Ce dossier aborde l’important combat des familles des victimes à travers l’engagement particulier de Blanche Maupas, veuve de Théophile Maupas, et très engagée dans la réhabilitation des caporaux. C’est elle qui contacte la Ligue des Droits de l’Homme en avril 1915 pour obtenir son soutien. La Ligue française pour la défense des droits de l'homme et du citoyen, est une association française créée en 1898 lors de l'affaire Dreyfus.
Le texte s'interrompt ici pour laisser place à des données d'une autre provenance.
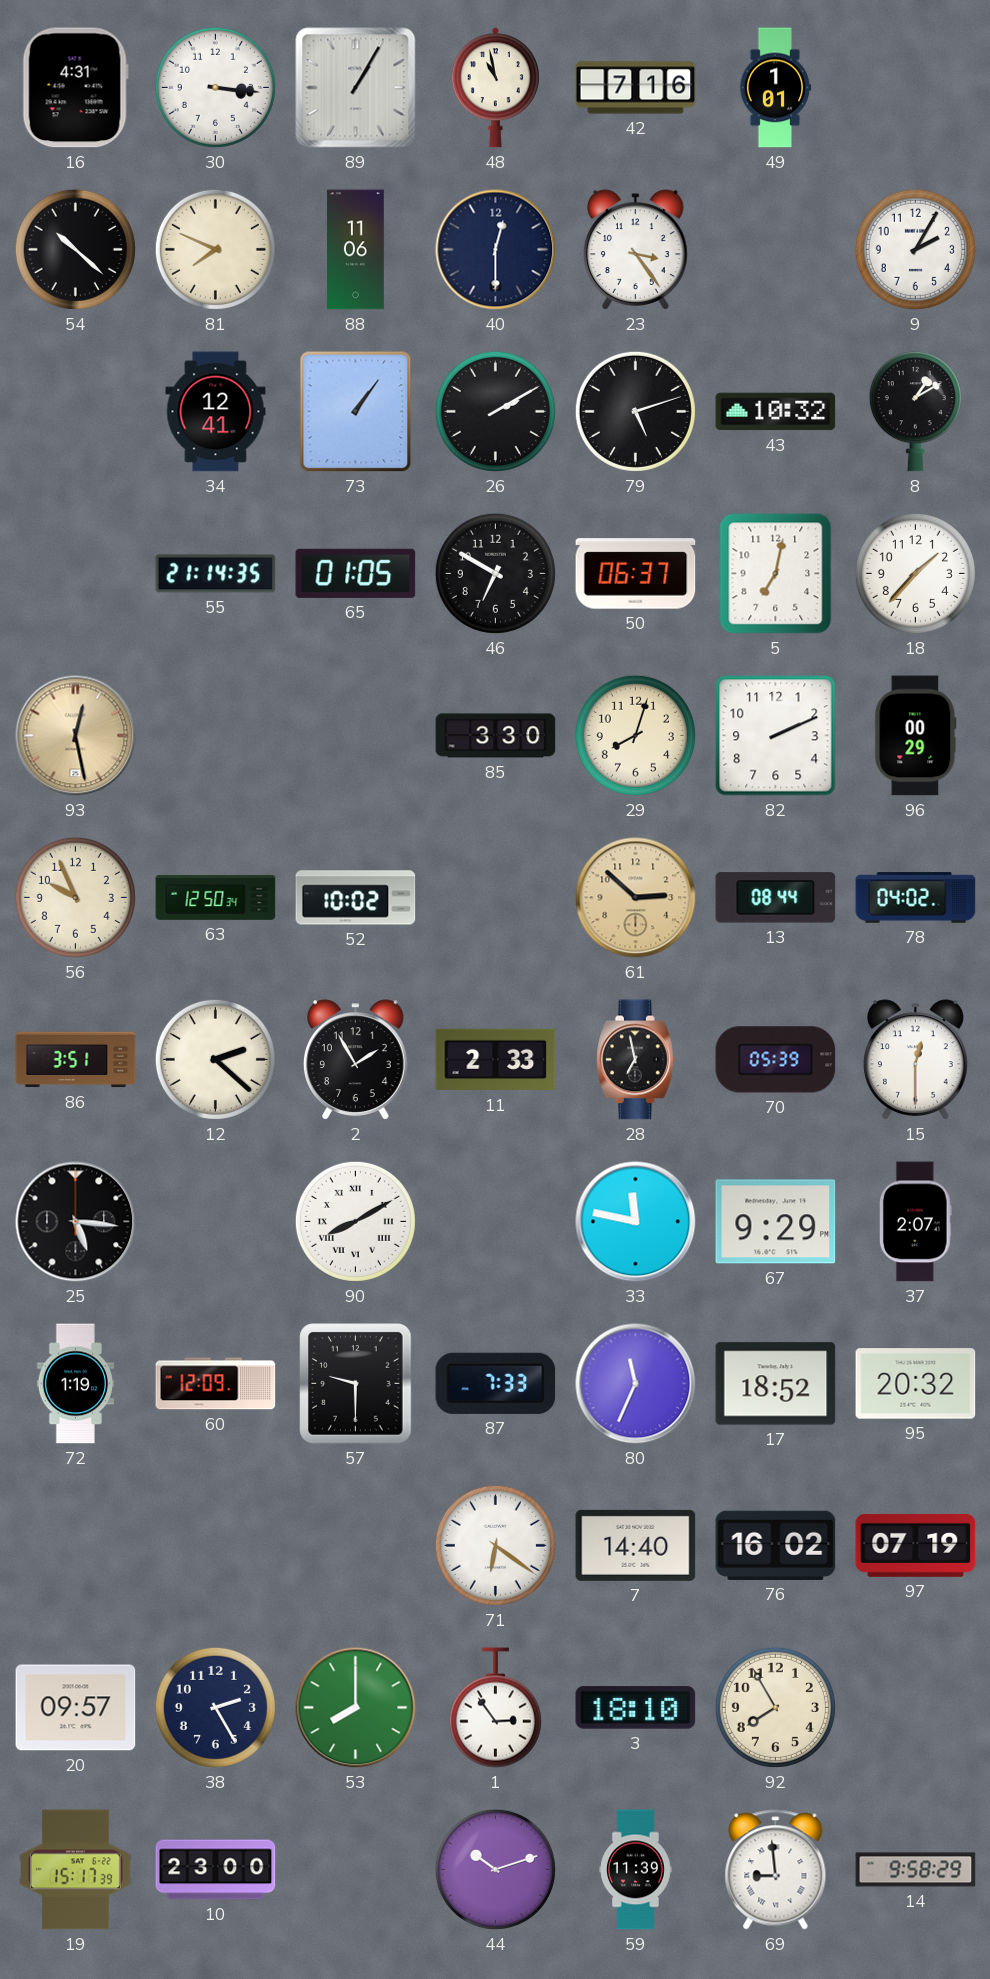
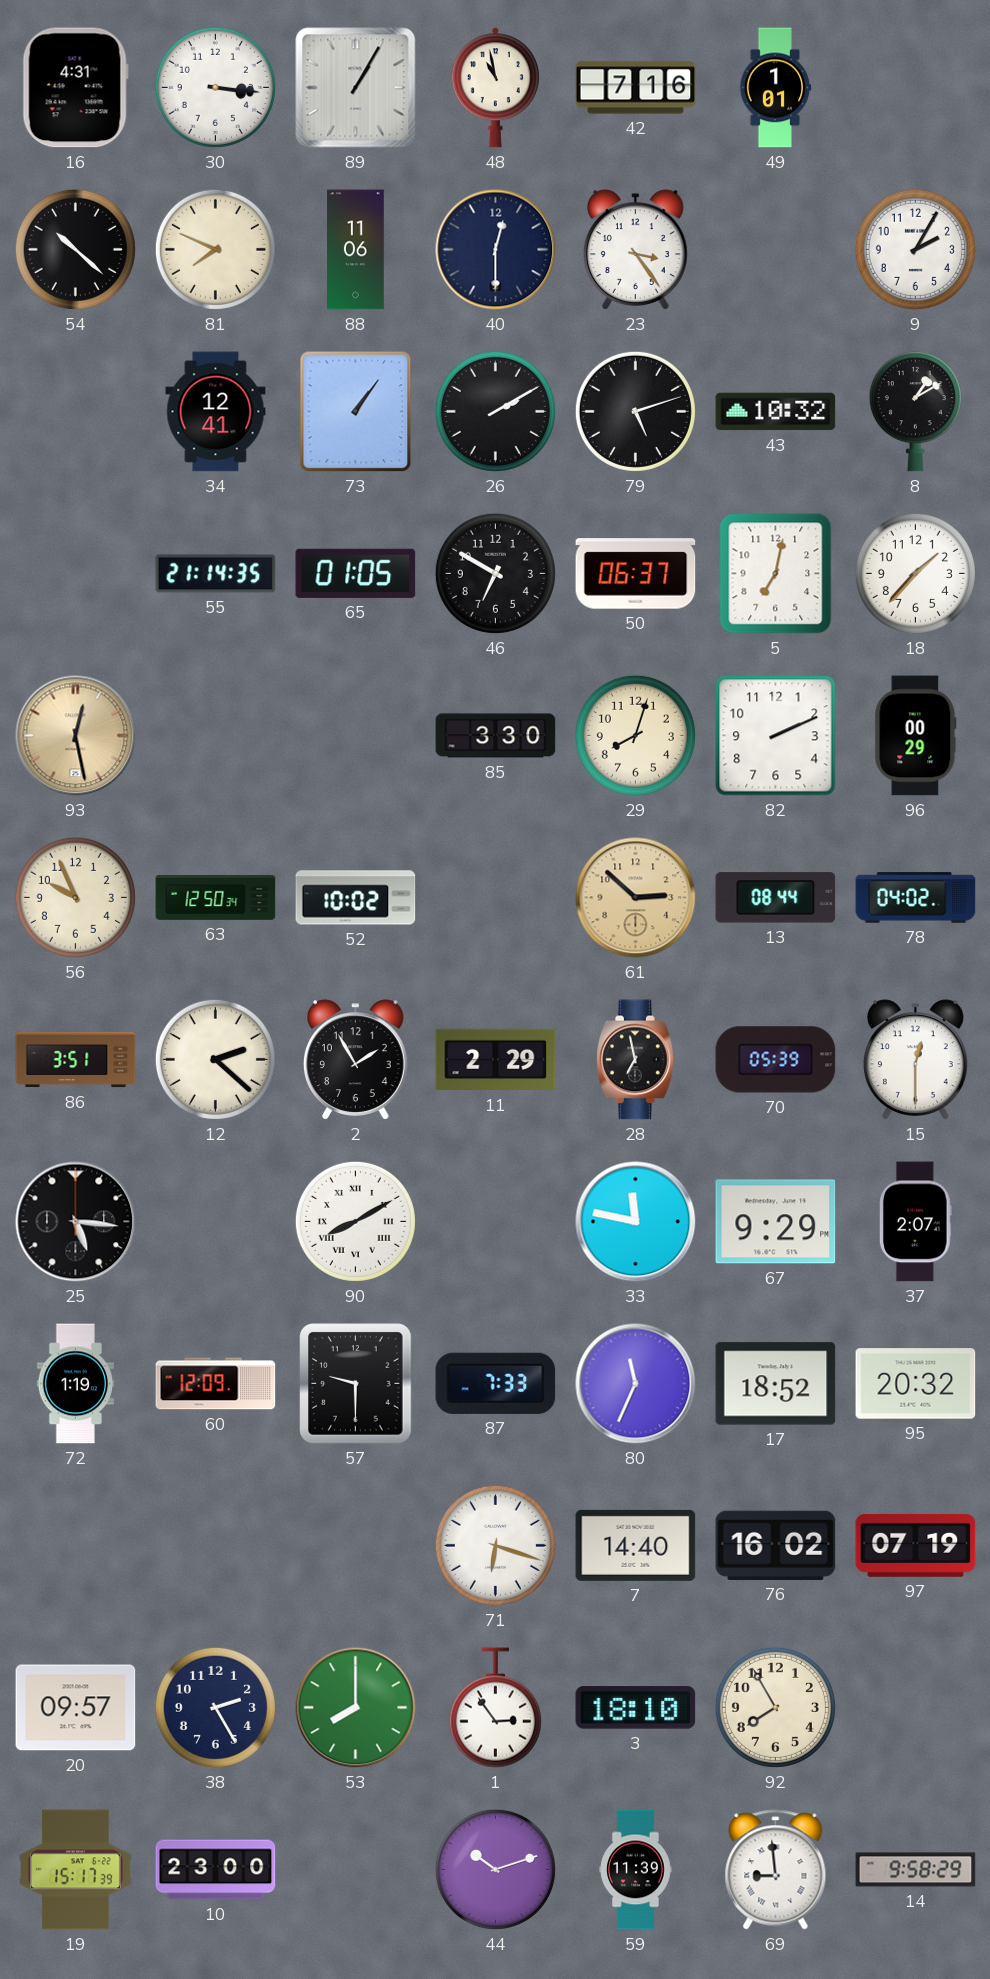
11: 2:33 -> 2:29
71: 6:21 -> 6:18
Elle a pour but de promouvoir et défendre les droits de l’homme dans tous les domaines au sein de la République Française et si elle reste opposée à toute paix prématurée avec l’Allemagne, ce qu’elle affirme en congrès en 1916, elle fait de ses combats en faveur de la réhabilitation des fusillés pour l’exemple sa principale raison d’être pendant la Grande Guerre.
Tous les documents de ce dossier proviennent des archives conservées à La contemporaine, dossier « Fusillés de Souain », référence F/DELTA/RES/0196.
Dossier réalisé par Cyprien Houette et Antoine Sainsard, étudiants de licence 3ème année, dans le cadre du cours « Histoire en action ». Université Parus-Nanterre, mai 2019
BIBLIOGRAPHIE :
- Nicolas Offenstadt, Les Fusillés de la Grande Guerre et la mémoire collective, éditions Odile Jacob, Paris, 1999
- André Bach, Fusillés pour l'exemple - 1914-1915, éditions Tallandier, 2003
- Blanche Maupas, Le Fusillé, édition Isoète, publié en 1933 par la Maison de la coopérative.
- Stanley Kubrick, Les sentiers de la gloire, 1975
- Jean-Jacques Becker, Encyclopédie de la grande guerre
- R.-G. Réau, Les Crimes des conseils de guerre, éditions du Progrès Civique, Paris, 1925.
- André Loez, 14-18. Les refus de la guerre. Une histoire des mutins, Folio Histoire.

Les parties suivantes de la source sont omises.